> [WHAT IS NEEDED] Transcribe exactly, and without pictures, only the lines from the one bearing "mask_svg is SVG." through the final line of the data below.

******************************

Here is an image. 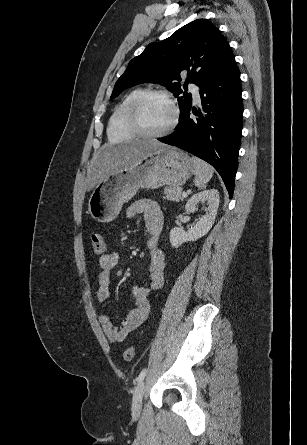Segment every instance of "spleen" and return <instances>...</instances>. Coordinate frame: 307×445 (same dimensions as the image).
Masks as SVG:
<instances>
[{
	"label": "spleen",
	"instance_id": "1",
	"mask_svg": "<svg viewBox=\"0 0 307 445\" xmlns=\"http://www.w3.org/2000/svg\"><path fill=\"white\" fill-rule=\"evenodd\" d=\"M193 162V172L195 174L194 182L195 186L198 188H203L206 186L207 182H209L210 178L213 176L214 168L201 160V158H197V156H192Z\"/></svg>",
	"mask_w": 307,
	"mask_h": 445
}]
</instances>
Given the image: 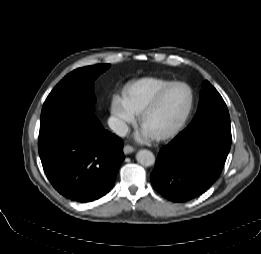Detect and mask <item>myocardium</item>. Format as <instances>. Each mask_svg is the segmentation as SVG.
I'll list each match as a JSON object with an SVG mask.
<instances>
[{"mask_svg":"<svg viewBox=\"0 0 261 254\" xmlns=\"http://www.w3.org/2000/svg\"><path fill=\"white\" fill-rule=\"evenodd\" d=\"M184 86L188 89L189 91V95H190V102H189V106L188 109L186 111V113L184 114V116L182 117V119L179 121V123L173 127L170 130L158 133L156 135H153L152 138L154 140H158V141H163V140H168L171 139L173 137H175L177 134H179L181 132V130L184 128V126L186 125V123L188 122L192 111L194 109V105H195V94L192 90V88L185 82L182 81H174L169 83L167 86H165L156 96L155 98L146 106L143 108V110L140 112V117H139V123L140 126L143 127V123L145 118L147 117V115L149 113H151L160 103V101L162 100V98L164 97V95L174 86Z\"/></svg>","mask_w":261,"mask_h":254,"instance_id":"myocardium-1","label":"myocardium"}]
</instances>
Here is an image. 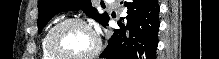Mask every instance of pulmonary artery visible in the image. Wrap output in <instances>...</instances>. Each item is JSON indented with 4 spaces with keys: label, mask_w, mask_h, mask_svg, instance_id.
I'll use <instances>...</instances> for the list:
<instances>
[{
    "label": "pulmonary artery",
    "mask_w": 219,
    "mask_h": 59,
    "mask_svg": "<svg viewBox=\"0 0 219 59\" xmlns=\"http://www.w3.org/2000/svg\"><path fill=\"white\" fill-rule=\"evenodd\" d=\"M108 3H113L114 1H107Z\"/></svg>",
    "instance_id": "pulmonary-artery-1"
}]
</instances>
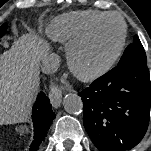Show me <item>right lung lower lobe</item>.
<instances>
[{
  "instance_id": "obj_1",
  "label": "right lung lower lobe",
  "mask_w": 151,
  "mask_h": 151,
  "mask_svg": "<svg viewBox=\"0 0 151 151\" xmlns=\"http://www.w3.org/2000/svg\"><path fill=\"white\" fill-rule=\"evenodd\" d=\"M54 118L55 113L52 111L48 97L43 92H40L33 106L34 141L29 151H37L39 149Z\"/></svg>"
}]
</instances>
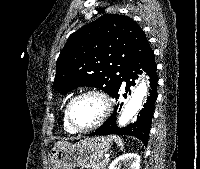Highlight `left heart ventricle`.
<instances>
[{"instance_id": "left-heart-ventricle-1", "label": "left heart ventricle", "mask_w": 200, "mask_h": 169, "mask_svg": "<svg viewBox=\"0 0 200 169\" xmlns=\"http://www.w3.org/2000/svg\"><path fill=\"white\" fill-rule=\"evenodd\" d=\"M103 111L101 100L93 95L78 99L72 107V119L79 128L92 126L100 118Z\"/></svg>"}]
</instances>
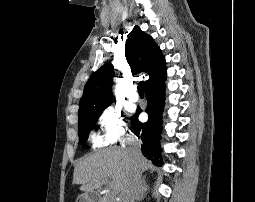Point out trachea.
I'll use <instances>...</instances> for the list:
<instances>
[{"mask_svg":"<svg viewBox=\"0 0 255 202\" xmlns=\"http://www.w3.org/2000/svg\"><path fill=\"white\" fill-rule=\"evenodd\" d=\"M143 85H144L143 81H141V82H139L138 87H137L138 88V93L141 94V95L144 94Z\"/></svg>","mask_w":255,"mask_h":202,"instance_id":"obj_1","label":"trachea"}]
</instances>
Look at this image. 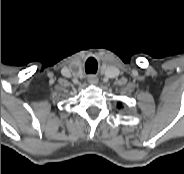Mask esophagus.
<instances>
[{"mask_svg": "<svg viewBox=\"0 0 184 174\" xmlns=\"http://www.w3.org/2000/svg\"><path fill=\"white\" fill-rule=\"evenodd\" d=\"M88 82H89L90 84H97V83H98V78H97V76H95V75H89V76H88Z\"/></svg>", "mask_w": 184, "mask_h": 174, "instance_id": "34e87169", "label": "esophagus"}]
</instances>
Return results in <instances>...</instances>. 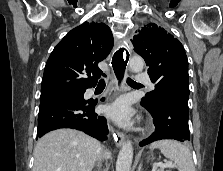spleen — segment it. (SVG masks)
I'll return each mask as SVG.
<instances>
[{
	"instance_id": "3e777b00",
	"label": "spleen",
	"mask_w": 223,
	"mask_h": 171,
	"mask_svg": "<svg viewBox=\"0 0 223 171\" xmlns=\"http://www.w3.org/2000/svg\"><path fill=\"white\" fill-rule=\"evenodd\" d=\"M159 148L162 154L173 161L179 171H196L190 150L174 140H161L151 144L150 149Z\"/></svg>"
}]
</instances>
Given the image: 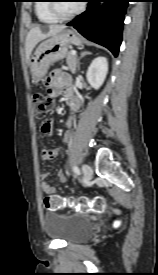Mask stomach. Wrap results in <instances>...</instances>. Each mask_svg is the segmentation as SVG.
I'll return each mask as SVG.
<instances>
[{"label":"stomach","mask_w":158,"mask_h":275,"mask_svg":"<svg viewBox=\"0 0 158 275\" xmlns=\"http://www.w3.org/2000/svg\"><path fill=\"white\" fill-rule=\"evenodd\" d=\"M81 44L82 38L72 29H64L42 42L30 62L33 78L37 81L43 78L53 63L64 59L68 55V48L71 45Z\"/></svg>","instance_id":"obj_1"}]
</instances>
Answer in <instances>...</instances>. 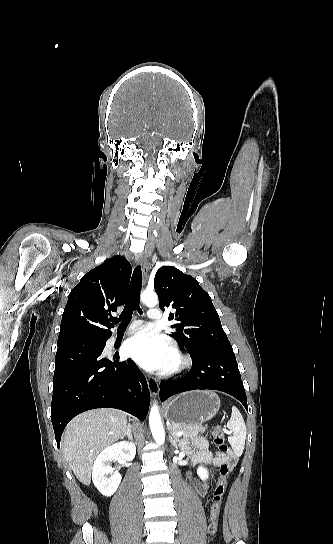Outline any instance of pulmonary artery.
<instances>
[{
  "mask_svg": "<svg viewBox=\"0 0 333 544\" xmlns=\"http://www.w3.org/2000/svg\"><path fill=\"white\" fill-rule=\"evenodd\" d=\"M148 317L154 321H159L161 320L162 318V314L161 312L158 310V309H155V308H151L149 311H148ZM143 328L142 326V322L137 320V321H134L132 324L129 325L128 329H127V332L126 333H133V332H137V331H140L141 329ZM117 336H113L111 339H110V343H114L115 340H116Z\"/></svg>",
  "mask_w": 333,
  "mask_h": 544,
  "instance_id": "pulmonary-artery-1",
  "label": "pulmonary artery"
}]
</instances>
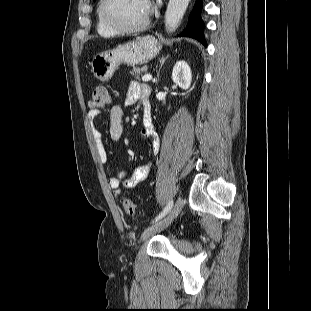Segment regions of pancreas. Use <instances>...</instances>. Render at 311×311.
I'll list each match as a JSON object with an SVG mask.
<instances>
[{
	"label": "pancreas",
	"instance_id": "1",
	"mask_svg": "<svg viewBox=\"0 0 311 311\" xmlns=\"http://www.w3.org/2000/svg\"><path fill=\"white\" fill-rule=\"evenodd\" d=\"M146 70H147L146 66H144L142 68H140V67H133V70L130 73H131V75L139 78L140 75L142 74V72H145Z\"/></svg>",
	"mask_w": 311,
	"mask_h": 311
}]
</instances>
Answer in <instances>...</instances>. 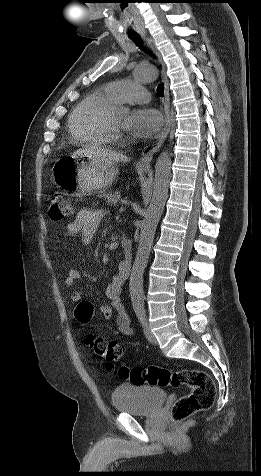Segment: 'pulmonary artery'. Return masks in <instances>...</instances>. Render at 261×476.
Returning a JSON list of instances; mask_svg holds the SVG:
<instances>
[{
    "mask_svg": "<svg viewBox=\"0 0 261 476\" xmlns=\"http://www.w3.org/2000/svg\"><path fill=\"white\" fill-rule=\"evenodd\" d=\"M106 92L117 102L147 103L150 101V93L138 82L122 80L108 84Z\"/></svg>",
    "mask_w": 261,
    "mask_h": 476,
    "instance_id": "pulmonary-artery-1",
    "label": "pulmonary artery"
}]
</instances>
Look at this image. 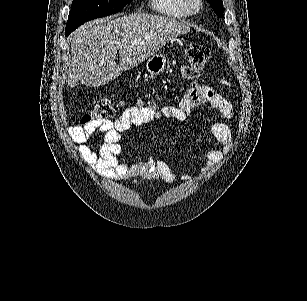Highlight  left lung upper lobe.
<instances>
[{
    "instance_id": "5c2ea615",
    "label": "left lung upper lobe",
    "mask_w": 307,
    "mask_h": 301,
    "mask_svg": "<svg viewBox=\"0 0 307 301\" xmlns=\"http://www.w3.org/2000/svg\"><path fill=\"white\" fill-rule=\"evenodd\" d=\"M211 7L213 8V10L215 11V13L219 16V17H223V2L222 0H207Z\"/></svg>"
}]
</instances>
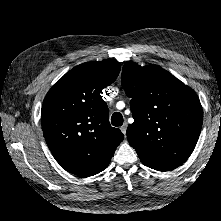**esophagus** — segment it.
<instances>
[{
	"label": "esophagus",
	"mask_w": 221,
	"mask_h": 221,
	"mask_svg": "<svg viewBox=\"0 0 221 221\" xmlns=\"http://www.w3.org/2000/svg\"><path fill=\"white\" fill-rule=\"evenodd\" d=\"M126 129H127V124L124 123V124L121 126V128H120L121 132H122L124 135H126Z\"/></svg>",
	"instance_id": "esophagus-1"
}]
</instances>
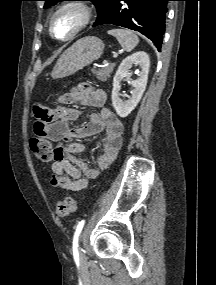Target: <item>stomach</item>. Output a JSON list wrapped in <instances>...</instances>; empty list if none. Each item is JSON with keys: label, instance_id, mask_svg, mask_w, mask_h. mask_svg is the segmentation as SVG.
<instances>
[{"label": "stomach", "instance_id": "0dacf381", "mask_svg": "<svg viewBox=\"0 0 216 285\" xmlns=\"http://www.w3.org/2000/svg\"><path fill=\"white\" fill-rule=\"evenodd\" d=\"M104 43L96 36H87L76 41L58 59L52 78L59 79L71 76L100 58Z\"/></svg>", "mask_w": 216, "mask_h": 285}]
</instances>
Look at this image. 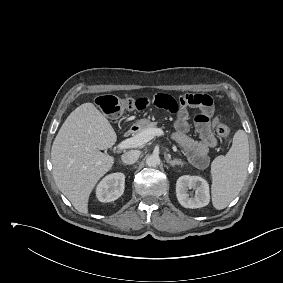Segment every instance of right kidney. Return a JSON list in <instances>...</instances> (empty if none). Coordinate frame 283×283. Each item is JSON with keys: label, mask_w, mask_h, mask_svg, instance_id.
<instances>
[{"label": "right kidney", "mask_w": 283, "mask_h": 283, "mask_svg": "<svg viewBox=\"0 0 283 283\" xmlns=\"http://www.w3.org/2000/svg\"><path fill=\"white\" fill-rule=\"evenodd\" d=\"M125 175L113 173L103 178L96 188V196L100 202H112L124 192Z\"/></svg>", "instance_id": "1"}]
</instances>
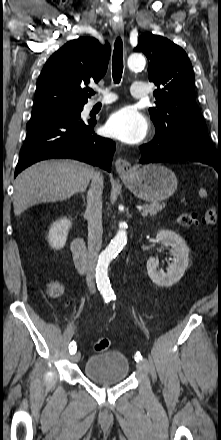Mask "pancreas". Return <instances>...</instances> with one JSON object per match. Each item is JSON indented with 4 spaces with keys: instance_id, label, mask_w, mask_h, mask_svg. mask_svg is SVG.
<instances>
[{
    "instance_id": "obj_1",
    "label": "pancreas",
    "mask_w": 221,
    "mask_h": 440,
    "mask_svg": "<svg viewBox=\"0 0 221 440\" xmlns=\"http://www.w3.org/2000/svg\"><path fill=\"white\" fill-rule=\"evenodd\" d=\"M166 206L165 203L154 202L152 204H144L142 208L147 211L150 216H155L159 211H161Z\"/></svg>"
}]
</instances>
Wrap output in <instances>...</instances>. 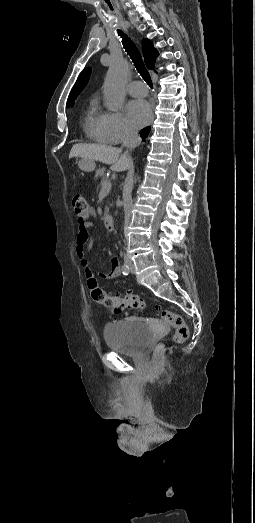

******************************

> [SOLUTION TO THIS TASK]
Mask "pancreas". Return <instances>...</instances> with one JSON object per match. Each item is JSON indented with 4 spaces with keys: instance_id, label, mask_w, mask_h, mask_svg. mask_svg is SVG.
<instances>
[{
    "instance_id": "obj_1",
    "label": "pancreas",
    "mask_w": 221,
    "mask_h": 440,
    "mask_svg": "<svg viewBox=\"0 0 221 440\" xmlns=\"http://www.w3.org/2000/svg\"><path fill=\"white\" fill-rule=\"evenodd\" d=\"M166 206L165 203L154 202L152 204H144L142 208L147 211L150 216H155L159 211H161Z\"/></svg>"
}]
</instances>
Wrap output in <instances>...</instances>. 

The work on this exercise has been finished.